Der am 27.02.1936 geborene Beklagte, der ausgebildeter Mathematiker ist und bei der Bundesversicherungsanstalt für Angestellte (BfA, nunmehr: Rentenversicherung Bund) tätig war, erhielt bereits seit dem Jahr 1994 eine Rente wegen Erwerbsunfähigkeit und bezieht inzwischen eine Altersrente.

Der Versorgungsausgleich war im Scheidungsurteil vom 28.01.1981 dahingehend geregelt worden, dass die Anwartschaften des Beklagten bei der BfA (Rentenversicherung Bund) im Wege des Splitting ausgeglichen und wegen der Anwartschaften bei der VBL der Ausgleich dem schuldrechtlichen Versorgungsausgleich vorbehalten wurde. Die Klägerin beantragte die Durchführung des schuldrechtlichen Versorgungsausgleichs am 17.03. 2003. Mit Schreiben desselben Datums forderte der Prozessbevollmächtigte der Klägerin den Beklagten zur Auskunftserteilung über seine Einkünfte auf, weil die Klägerin nach der Änderung der Rechtsprechung zur Unterhaltsberechnung im Sinne der Differenzmethode Unterhaltsergänzungsansprüche seit dem 01.03.2003 geltend machen wolle. Von der Bezifferung sollte, wie er dem Beklagten mitteilte, zunächst abgesehen und das Ergebnis des Verfahrens über den Versorgungsausgleich abgewartet werden.

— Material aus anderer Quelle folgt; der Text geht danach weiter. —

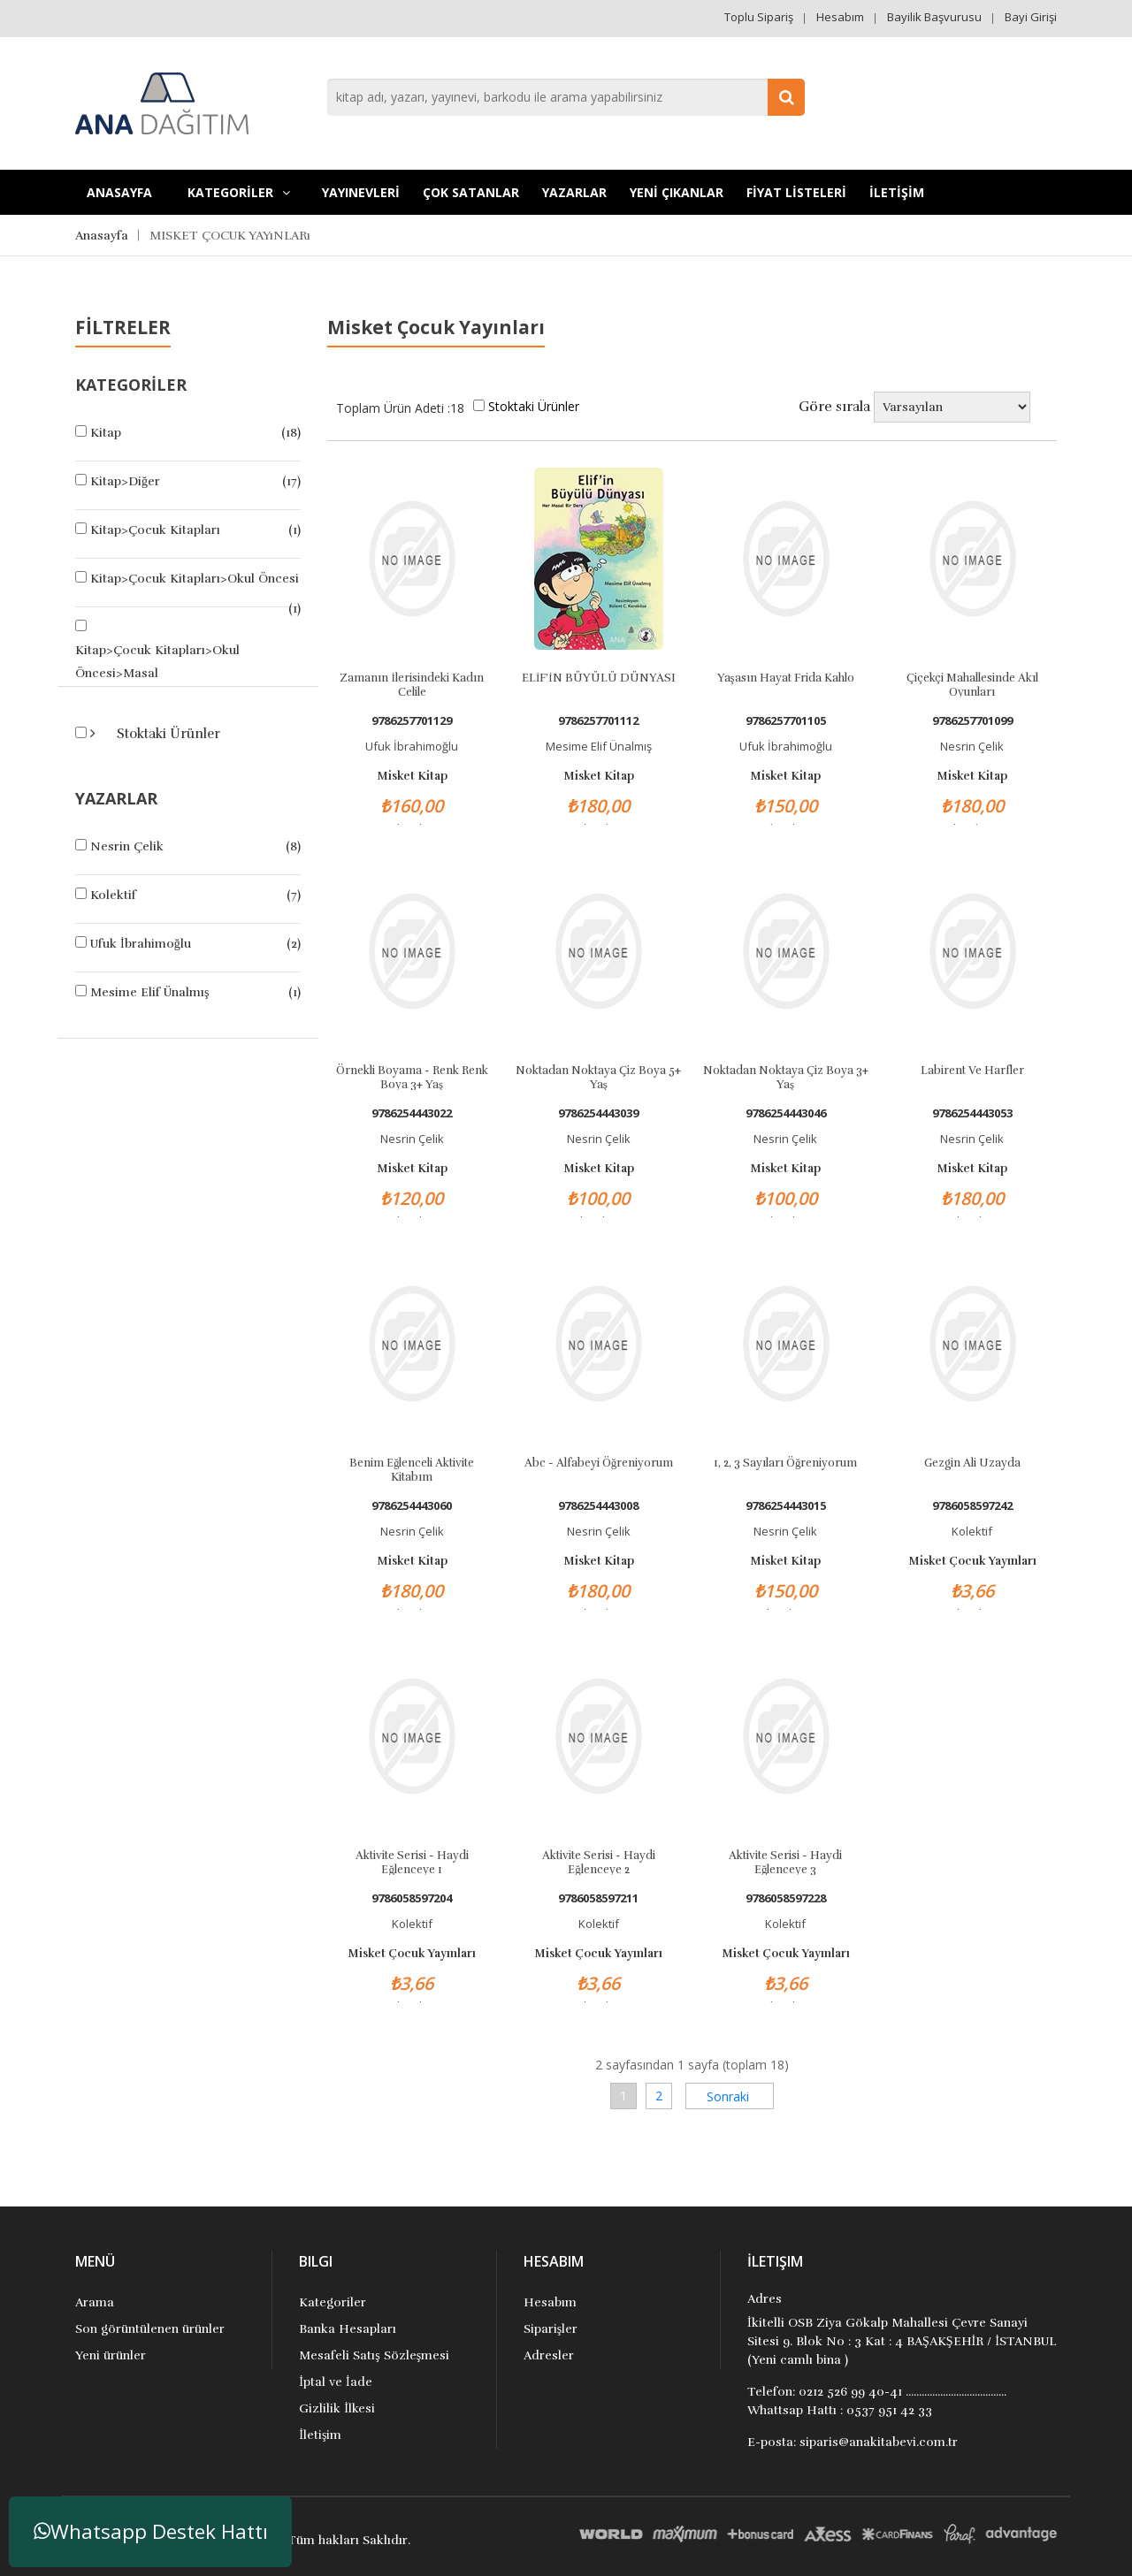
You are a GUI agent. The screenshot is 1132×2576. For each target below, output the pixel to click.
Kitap (105, 432)
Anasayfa (119, 192)
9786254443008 (598, 1505)
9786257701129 (411, 720)
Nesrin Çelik (127, 846)
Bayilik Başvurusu (934, 17)
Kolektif (113, 895)
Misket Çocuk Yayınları (972, 1561)
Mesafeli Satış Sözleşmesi (374, 2355)
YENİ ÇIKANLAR (676, 192)
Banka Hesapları (347, 2328)
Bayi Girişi (1031, 17)
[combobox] (566, 97)
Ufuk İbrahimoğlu (140, 943)
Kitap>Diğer (125, 481)
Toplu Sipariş (758, 17)
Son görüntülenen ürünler (150, 2328)
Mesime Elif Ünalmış (149, 992)
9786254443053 (972, 1113)
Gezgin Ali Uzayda (972, 1463)
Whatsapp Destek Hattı (151, 2531)
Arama (94, 2302)
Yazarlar (574, 192)
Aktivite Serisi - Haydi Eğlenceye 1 (412, 1861)
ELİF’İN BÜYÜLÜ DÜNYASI (599, 678)
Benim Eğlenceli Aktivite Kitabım (412, 1469)
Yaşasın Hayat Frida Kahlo (785, 678)
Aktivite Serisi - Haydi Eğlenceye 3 (785, 1861)
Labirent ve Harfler (972, 1070)
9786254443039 (598, 1113)
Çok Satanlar (471, 192)
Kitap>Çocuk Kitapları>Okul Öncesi (194, 578)
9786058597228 (786, 1898)
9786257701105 (786, 720)
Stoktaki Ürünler (166, 734)
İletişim (320, 2435)
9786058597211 (598, 1898)
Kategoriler (332, 2302)
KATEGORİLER (238, 192)
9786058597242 (972, 1505)
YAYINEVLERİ (361, 192)
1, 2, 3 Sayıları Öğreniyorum (786, 1463)
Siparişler (550, 2328)
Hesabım (840, 17)
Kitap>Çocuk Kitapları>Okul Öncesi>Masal (157, 662)
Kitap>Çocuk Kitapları (155, 529)
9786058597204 (411, 1898)
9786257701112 (598, 720)
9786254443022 (411, 1113)
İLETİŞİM (896, 192)
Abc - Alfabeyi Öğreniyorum (599, 1463)
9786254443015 (786, 1505)
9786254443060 (411, 1505)
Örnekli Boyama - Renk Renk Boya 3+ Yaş (412, 1076)
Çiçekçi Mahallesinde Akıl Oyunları (972, 684)
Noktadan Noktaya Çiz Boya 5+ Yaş (598, 1076)
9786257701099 (972, 720)
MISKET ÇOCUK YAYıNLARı (229, 235)
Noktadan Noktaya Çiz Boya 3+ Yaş (785, 1076)
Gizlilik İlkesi (337, 2408)
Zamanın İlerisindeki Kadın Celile (411, 684)
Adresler (549, 2355)
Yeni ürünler (110, 2355)
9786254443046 (786, 1113)
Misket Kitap (412, 776)
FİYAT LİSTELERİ (796, 192)
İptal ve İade (335, 2381)
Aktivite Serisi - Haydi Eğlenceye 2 (598, 1861)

Im Verfahren über den schuldrechtlichen Versorgungsausgleichs wurde aufgrund eines im Rahmen dieses Verfahrens von der Klägerin gestellten Antrags gemäß § 10 a VAHRG die Anordnung über den Versorgungsausgleich dahingehend geändert, dass bezüglich der Anwartschaften der VBL der Ausgleich im Wege des Quasisplitting angeordnet wurde, und zwar ab 1.2.2005. Für die Zeit davor wurde eine Ausgleichsrente in Höhe von 106,99 EUR für April bis Juni 2003, von 108,06 EUR für Juli 2003 bis Juni 2004 und von 109,14 EUR für Juli 2004 bis Januar 2005 festgesetzt. Diese Entscheidung ist mit Änderungen in der Berechnung der im Wege des Splitting auszugleichenden Beträge aufgrund Beschlusses des 19. Senats des Kammergerichts vom 15.05.2006 - 19 UF 136/05 - rechtskräftig. Die geänderte Anordnung wurde von den Rentenversicherungsträgern erst im Laufe des Berufungsverfahrens gemäß Bescheiden der Rentenversicherung Berlin-Brandenburg vom 31.01.2007, der Deutschen Rentenversicherung Bund vom 14.02.2007 und der VBL vom 09.02.2007 umgesetzt. Gemäß dem Bescheid der Rentenversicherung Berlin-Brandenburg vom 31.01.2007 erhält die Klägerin unter Berücksichtigung des erweiterten Quasisplitting ab Februar 2007 eine erhöhte Rente in Höhe von 1.278,62 EUR. Auf Seiten des Beklagten wurde die Rente dem entsprechend jeweils ab Februar 2007 gekürzt, und zwar gemäß den Bescheiden der Rentenversicherung Bund vom 14.02.2007 auf 995,91 EUR ab Februar 2007 und (aufgrund eines erhöhten Beitrages zur Krankenversicherung) auf 989,28 EUR ab April 2007, und gemäß dem Bescheid der VBL vom 09.02.2007 auf 315,04 EUR.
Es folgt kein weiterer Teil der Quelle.